**Input material:**
-*-*-
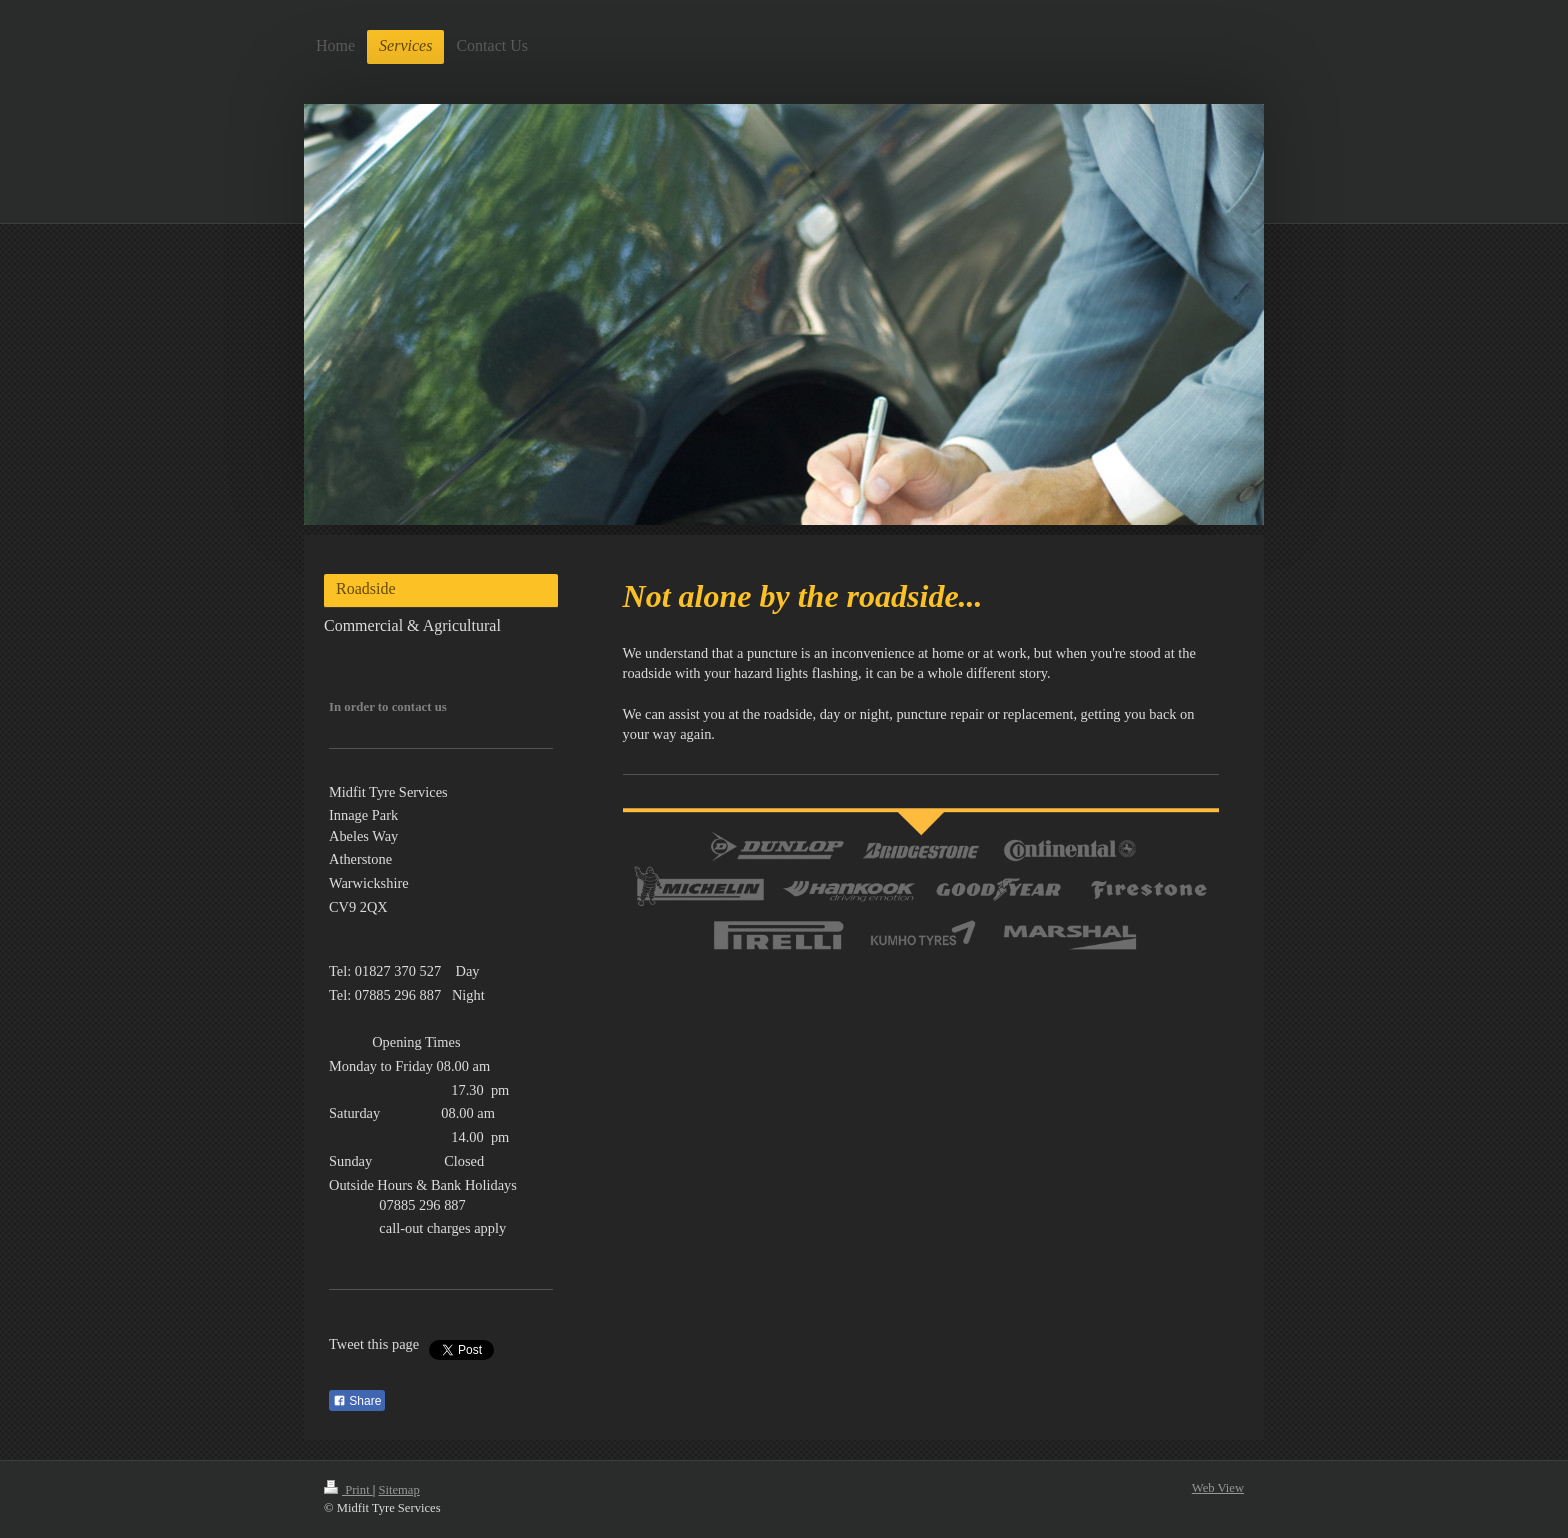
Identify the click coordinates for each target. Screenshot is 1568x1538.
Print (348, 1490)
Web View (1218, 1488)
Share (357, 1401)
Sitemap (398, 1490)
-*-*-
**What the exercise asks:**
What is needed is an exact copy of every entry, minus the images.

**Answer area:**
Identify the click coordinates for each target. Screenshot is 1568x1538.
Print (348, 1490)
Web View (1218, 1488)
Share (357, 1401)
Sitemap (398, 1490)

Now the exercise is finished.